_Exercise prompt_:
Give back the records that follow exactly, images excluded.

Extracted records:

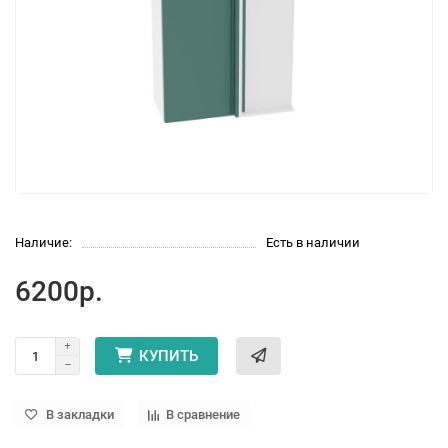
Наличие:
Есть в наличии
6200р.
КУПИТЬ
В закладки
В сравнение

_Finished exercise_:
Наличие:
Есть в наличии
6200р.
КУПИТЬ
В закладки
В сравнение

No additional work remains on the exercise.